> **RECORDS FOR THE TASK**:
------------------------------------
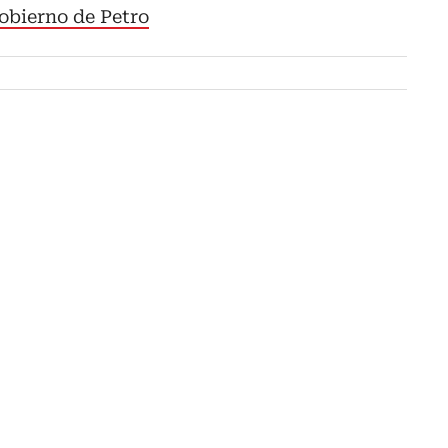
obierno de Petro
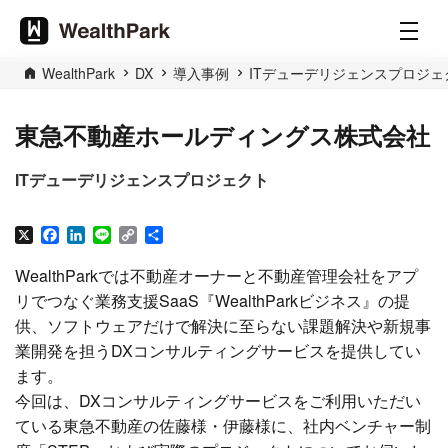
WealthPark
DX
導入事例
ITデューデリジェンスプロジェ
東急不動産ホールディングス株式会社
ITデューデリジェンスプロジェクト
X
Facebook
LinkedIn
Line
Copy
共
Link
有
WealthParkでは不動産オーナーと不動産管理会社をアプ
リでつなぐ業務支援SaaS『WealthParkビジネス』の提
供、ソフトウェアだけで解決に至らない課題解決や新規事
業開発を担うDXコンサルティングサービスを提供してい
ます。
今回は、DXコンサルティングサービスをご利用いただい
ている東急不動産の佐藤様・伊藤様に、社内ベンチャー制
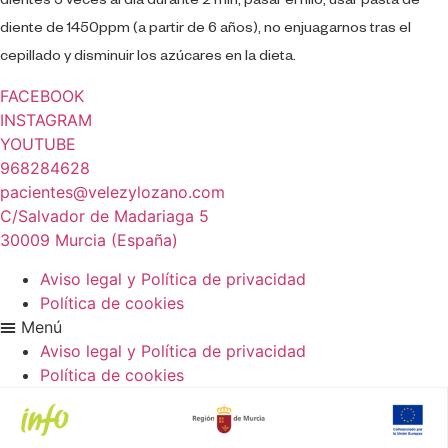
dientes 3 veces al día durante 2 min, pasar el hilo, usar pasta de
diente de 1450ppm (a partir de 6 años), no enjuagarnos tras el
cepillado y disminuir los azúcares en la dieta.
FACEBOOK
INSTAGRAM
YOUTUBE
968284628
pacientes@velezylozano.com
C/Salvador de Madariaga 5
30009 Murcia (España)
Aviso legal y Política de privacidad
Política de cookies
Menú
Aviso legal y Política de privacidad
Política de cookies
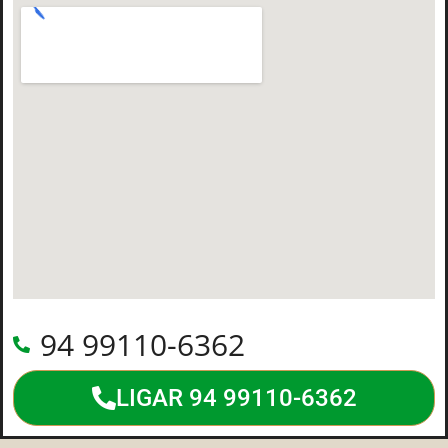
94 99110-6362
LIGAR 94 99110-6362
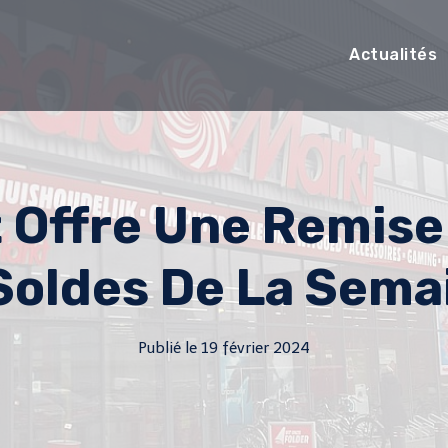
Actualités
 Offre Une Remise
Soldes De La Sem
Publié le
19 février 2024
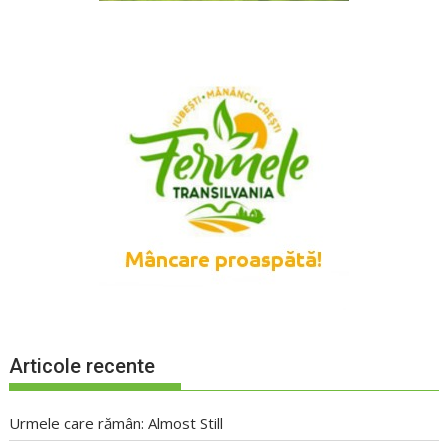
Articole recente
Urmele care rămân: Almost Still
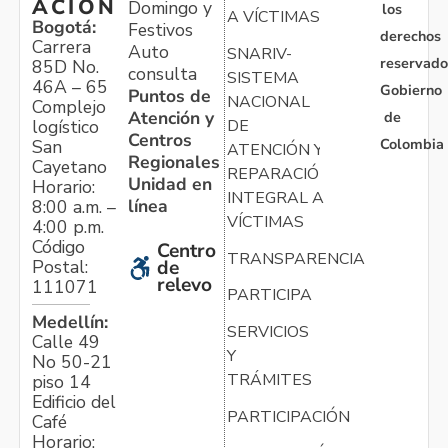
ACIÓN
Domingo y
los
A VÍCTIMAS
Bogotá:
Festivos
derechos
Carrera
Auto
SNARIV-
reservado
85D No.
consulta
SISTEMA
46A – 65
Gobierno
Puntos de
NACIONAL
Complejo
Atención y
de
logístico
DE
Centros
Colombia
San
ATENCIÓN Y
Regionales
Cayetano
REPARACIÓN
Unidad en
Horario:
INTEGRAL A
línea
8:00 a.m. –
VÍCTIMAS
4:00 p.m.
Código
Centro
TRANSPARENCIA
Postal:
de
relevo
111071
PARTICIPA
Medellín:
SERVICIOS
Calle 49
Y
No 50-21
TRÁMITES
piso 14
Edificio del
PARTICIPACIÓN
Café
Horario:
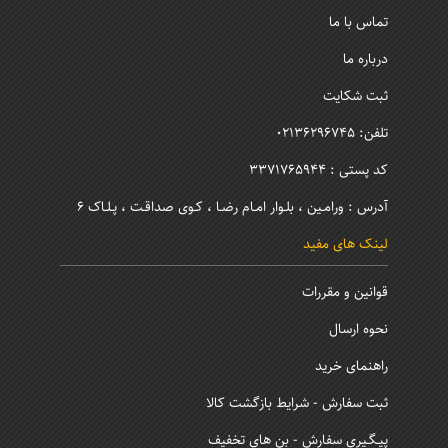
تماس با ما
درباره ما
ثبت شکایت
تلفن: 02136296745
کد پستی : 3371765944
آدرس : ورامـین ، بلـوار امـام رضـا ، کـوی صداقـت ، پـلـاک 6
لینک های مفید
قوانین و مقررات
نحوه ارسال
راهنمای خرید
ثبت سفارش - شرایط بازگشت کالا
پیـگـیری سفارش - بن های تخفیف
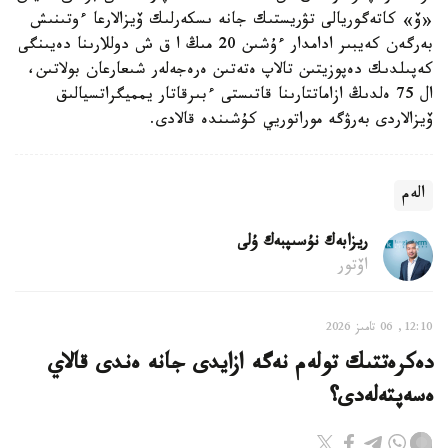
«ۆ» كاتەگوريالى تۋريستىك جانە ىسكەرلىك ۆيزالارعا ءوتىنىش
بەرگەن كەيبىر ادامدار ءۇشىن 20 مىڭ ا ق ش دوللارىنا دەيىنگى
كەپىلدىك دەپوزيتىن تالاپ ەتەتىن ەرەجەلەر شىعارعان بولاتىن،
ال 75 ەلدىڭ ازاماتتارىنا قاتىستى ءبىرقاتار يمميگراتسيالىق
ۆيزالاردى بەرۋگە موراتوريي كۇشىندە قالادى.
الەم
ريزابەك نۇسىپبەك ۇلى
اۆتور
12:10, 06 تامىز 2026
دەكرەتتىك تولەم نەگە ازايدى جانە ەندى قالاي
ەسەپتەلەدى؟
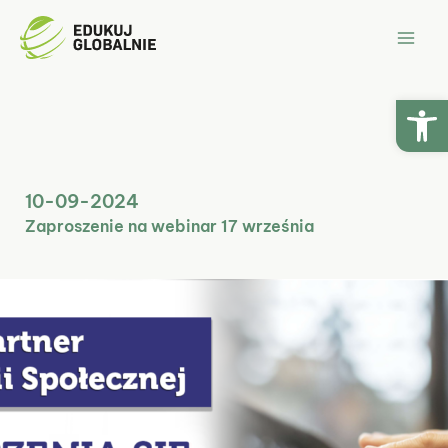
Przejdź
Mai
do
Men
treści
Ot
10-09-2024
Zaproszenie na webinar 17 września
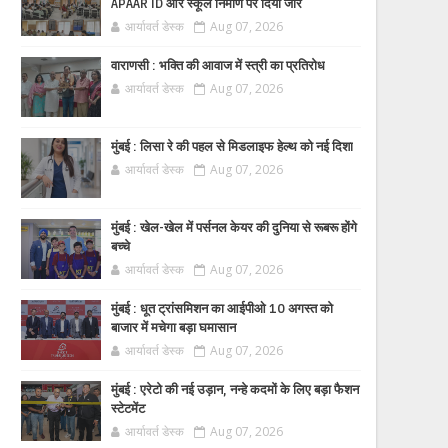
APAAR ID और स्कूल निर्माण पर दिया जोर
आर्यावर्त डेस्क
Aug 07, 2026
वाराणसी : भक्ति की आवाज में स्त्री का प्रतिरोध
आर्यावर्त डेस्क
Aug 07, 2026
मुंबई : लिसा रे की पहल से मिडलाइफ हेल्थ को नई दिशा
आर्यावर्त डेस्क
Aug 07, 2026
मुंबई : खेल-खेल में पर्सनल केयर की दुनिया से रूबरू होंगे
बच्चे
आर्यावर्त डेस्क
Aug 07, 2026
मुंबई : धूत ट्रांसमिशन का आईपीओ 10 अगस्त को
बाजार में मचेगा बड़ा घमासान
आर्यावर्त डेस्क
Aug 07, 2026
मुंबई : एरेटो की नई उड़ान, नन्हे कदमों के लिए बड़ा फैशन
स्टेटमेंट
आर्यावर्त डेस्क
Aug 07, 2026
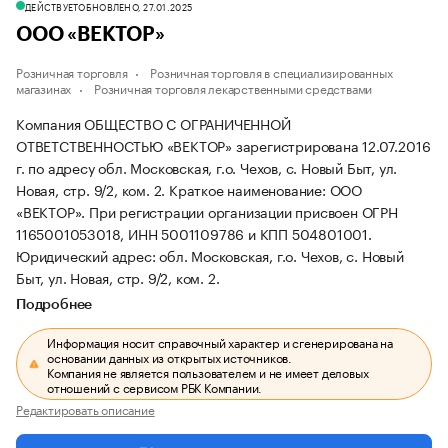
ДЕЙСТВУЕТ
ОБНОВЛЕНО, 27.01.2025
ООО «ВЕКТОР»
Розничная торговля
Розничная торговля в специализированных
магазинах
Розничная торговля лекарственными средствами
Компания ОБЩЕСТВО С ОГРАНИЧЕННОЙ
ОТВЕТСТВЕННОСТЬЮ «ВЕКТОР» зарегистрирована 12.07.2016
г. по адресу обл. Московская, г.о. Чехов, с. Новый Быт, ул.
Новая, стр. 9/2, ком. 2.
Краткое наименование: ООО
«ВЕКТОР».
При регистрации организации присвоен ОГРН
1165001053018, ИНН 5001109786 и КПП 504801001.
Юридический адрес: обл. Московская, г.о. Чехов, с. Новый
Быт, ул. Новая, стр. 9/2, ком. 2.
Подробнее
Информация носит справочный характер и сгенерирована на
основании данных из открытых источников.
Компания не является пользователем и не имеет деловых
отношений с сервисом РБК Компании.
Редактировать описание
------------------------------------
> **TASK INSTRUCTIONS**: Leave out the pictures and repeat everything else in the records exactly.

> **TASK RESPONSE**:
obierno de Petro
WealthPark
DX
導入事例
ITデューデリジェンスプロジェ
東急不動産ホールディングス株式会社
ITデューデリジェンスプロジェクト
X
Facebook
LinkedIn
Line
Copy
共
Link
有
WealthParkでは不動産オーナーと不動産管理会社をアプ
リでつなぐ業務支援SaaS『WealthParkビジネス』の提
供、ソフトウェアだけで解決に至らない課題解決や新規事
業開発を担うDXコンサルティングサービスを提供してい
ます。
今回は、DXコンサルティングサービスをご利用いただい
ている東急不動産の佐藤様・伊藤様に、社内ベンチャー制
dientes 3 veces al día durante 2 min, pasar el hilo, usar pasta de
diente de 1450ppm (a partir de 6 años), no enjuagarnos tras el
cepillado y disminuir los azúcares en la dieta.
FACEBOOK
INSTAGRAM
YOUTUBE
968284628
pacientes@velezylozano.com
C/Salvador de Madariaga 5
30009 Murcia (España)
Aviso legal y Política de privacidad
Política de cookies
Menú
Aviso legal y Política de privacidad
Política de cookies
94 99110-6362
LIGAR 94 99110-6362
Actualités
 Offre Une Remise
Soldes De La Sem
Publié le
19 février 2024
Articole recente
Urmele care rămân: Almost Still
ACIÓN
Domingo y
los
A VÍCTIMAS
Bogotá:
Festivos
derechos
Carrera
Auto
SNARIV-
reservado
85D No.
consulta
SISTEMA
46A – 65
Gobierno
Puntos de
NACIONAL
Complejo
Atención y
de
logístico
DE
Centros
Colombia
San
ATENCIÓN Y
Regionales
Cayetano
REPARACIÓN
Unidad en
Horario:
INTEGRAL A
línea
8:00 a.m. –
VÍCTIMAS
4:00 p.m.
Código
Centro
TRANSPARENCIA
Postal:
de
relevo
111071
PARTICIPA
Medellín:
SERVICIOS
Calle 49
Y
No 50-21
TRÁMITES
piso 14
Edificio del
PARTICIPACIÓN
Café
Horario:
تماس با ما
درباره ما
ثبت شکایت
تلفن: 02136296745
کد پستی : 3371765944
آدرس : ورامـین ، بلـوار امـام رضـا ، کـوی صداقـت ، پـلـاک 6
لینک های مفید
قوانین و مقررات
نحوه ارسال
راهنمای خرید
ثبت سفارش - شرایط بازگشت کالا
پیـگـیری سفارش - بن های تخفیف
«ۆ» كاتەگوريالى تۋريستىك جانە ىسكەرلىك ۆيزالارعا ءوتىنىش
بەرگەن كەيبىر ادامدار ءۇشىن 20 مىڭ ا ق ش دوللارىنا دەيىنگى
كەپىلدىك دەپوزيتىن تالاپ ەتەتىن ەرەجەلەر شىعارعان بولاتىن،
ال 75 ەلدىڭ ازاماتتارىنا قاتىستى ءبىرقاتار يمميگراتسيالىق
ۆيزالاردى بەرۋگە موراتوريي كۇشىندە قالادى.
الەم
ريزابەك نۇسىپبەك ۇلى
اۆتور
12:10, 06 تامىز 2026
دەكرەتتىك تولەم نەگە ازايدى جانە ەندى قالاي
ەسەپتەلەدى؟
Przejdź
Mai
do
Men
treści
Ot
10-09-2024
Zaproszenie na webinar 17 września
APAAR ID और स्कूल निर्माण पर दिया जोर
आर्यावर्त डेस्क
Aug 07, 2026
वाराणसी : भक्ति की आवाज में स्त्री का प्रतिरोध
आर्यावर्त डेस्क
Aug 07, 2026
मुंबई : लिसा रे की पहल से मिडलाइफ हेल्थ को नई दिशा
आर्यावर्त डेस्क
Aug 07, 2026
मुंबई : खेल-खेल में पर्सनल केयर की दुनिया से रूबरू होंगे
बच्चे
आर्यावर्त डेस्क
Aug 07, 2026
मुंबई : धूत ट्रांसमिशन का आईपीओ 10 अगस्त को
बाजार में मचेगा बड़ा घमासान
आर्यावर्त डेस्क
Aug 07, 2026
मुंबई : एरेटो की नई उड़ान, नन्हे कदमों के लिए बड़ा फैशन
स्टेटमेंट
आर्यावर्त डेस्क
Aug 07, 2026
ДЕЙСТВУЕТ
ОБНОВЛЕНО, 27.01.2025
ООО «ВЕКТОР»
Розничная торговля
Розничная торговля в специализированных
магазинах
Розничная торговля лекарственными средствами
Компания ОБЩЕСТВО С ОГРАНИЧЕННОЙ
ОТВЕТСТВЕННОСТЬЮ «ВЕКТОР» зарегистрирована 12.07.2016
г. по адресу обл. Московская, г.о. Чехов, с. Новый Быт, ул.
Новая, стр. 9/2, ком. 2.
Краткое наименование: ООО
«ВЕКТОР».
При регистрации организации присвоен ОГРН
1165001053018, ИНН 5001109786 и КПП 504801001.
Юридический адрес: обл. Московская, г.о. Чехов, с. Новый
Быт, ул. Новая, стр. 9/2, ком. 2.
Подробнее
Информация носит справочный характер и сгенерирована на
основании данных из открытых источников.
Компания не является пользователем и не имеет деловых
отношений с сервисом РБК Компании.
Редактировать описание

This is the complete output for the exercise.